Nothing can ruin a hot pre-spawn pattern faster than a cold front. While modest fluctuations in temperatures can have a slight affect on bass behavior, a powerful front that combines stiff, cold winds, bright blue skies and a sudden drop in water and air temperature can shut a fishery down in a matter of a few hours. At least that’s how it seems. But the bass are still in the water and anglers who adjust their tactics to fit the mood of the fish stand a chance of catching at least a few bass. It’s a scenario that every hardcore bass angler has to deal with and it’s something that happens with frustrating regularity.
“I think the biggest factor is the mental one,” says Texas pro Gary Klein. “Catching bass after a front is really pretty simple. I just put myself in an area that I know has a good concentration of bass and then I fish slowly.”
Of course, Klein has the advantage of fishing a lake for days before and during a competition. He can learn where those fish are holding during periods of stable weather and then go back and work them over with the utmost patience. They move as the weather changes, but as the spawning season approaches, they won’t go far.
For weekend anglers who don’t have the time to find bass before the arrival of a front, however, locating a concentration of fish can be the hardest part. But then, says Klein, that isn’t always so difficult in most situations.
“In natural lakes, for instance in Florida, the bass can be real tough to catch after a front because they can be anywhere,” he notes. “When a front passes, they tend to bury themselves in thick grass and the strike zone becomes real small. Natural lakes are probably the toughest places to catch bass during a cold front situation.”
Most man-made lakes, however, have a variety of shallow and deep habitat. Points, humps, creek channels and all types of cover offer bass and bass anglers countless options. And after the passing of a front, those fish tend to migrate towards predictable places and behave in similar ways.

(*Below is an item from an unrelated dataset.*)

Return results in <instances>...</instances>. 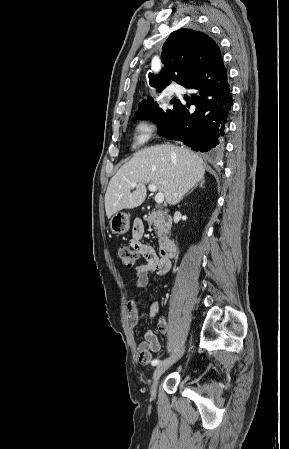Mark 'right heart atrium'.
Returning a JSON list of instances; mask_svg holds the SVG:
<instances>
[{"label": "right heart atrium", "instance_id": "obj_1", "mask_svg": "<svg viewBox=\"0 0 289 449\" xmlns=\"http://www.w3.org/2000/svg\"><path fill=\"white\" fill-rule=\"evenodd\" d=\"M154 121L150 114L144 113L135 124L136 140L139 143L147 141L154 132Z\"/></svg>", "mask_w": 289, "mask_h": 449}]
</instances>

“This time of year, I’ll look for some sort of travel route that leads to spawning areas. Usually, that means creek channels so I’ll often head to the back of a creek and start my search there,” he says.
Of course, how far back he goes depends on how close the spawn is, and Klein may spend more time toward the front of the creek if it’s early in the pre-spawn season. Largemouth bass use points and humps as staging areas, moving deeper or shallow as the weather changes. Such areas draw the most attention of pros such as Klein.
Once he finds those areas, Klein sticks to a basic tenet of post-front bass fishing – slow and low. He backs out and fishes deeper cover with a slower presentation.
“After a front, the size of the strike zone really decreases. Bass won’t travel far to hit a lure, so you have to bring your bait to the fish because it’s not going to come to your bait,” explains Klein. “They also tend to stick real tight to cover when the sun is bright. Darkness is security to a bass. That’s why they tend to roam more during low light conditions.”
What he uses, he says, is less important than how he uses it. A number of lures will catch post-front bass. The trick is to simply adjust the speed of your retrieve and the places you use a specific lure.
“I like target-oriented techniques as opposed to random casting. I’m going to use versatile baits such as Berkley crankbaits, Hawg Caller spinnerbaits, and Lunker Lure jigs and I’m going to try to hit the cover with whatever lure I’m using. I think that’s important,” he says. “It’s also very important to make real precise casts and I’m going to make several casts to one spot. Sometimes, it takes five or six to trigger a bass to strike.”
Although some anglers fret about the exact bait and its color, Klein typically sticks with those lures he has the utmost confidence in. He does consider all the variables, but adds that he doesn’t get wrapped up in them.
“There is no right way and wrong way to fish after a front. There are lots of ways to catch bass during high pressure conditions,” says Klein.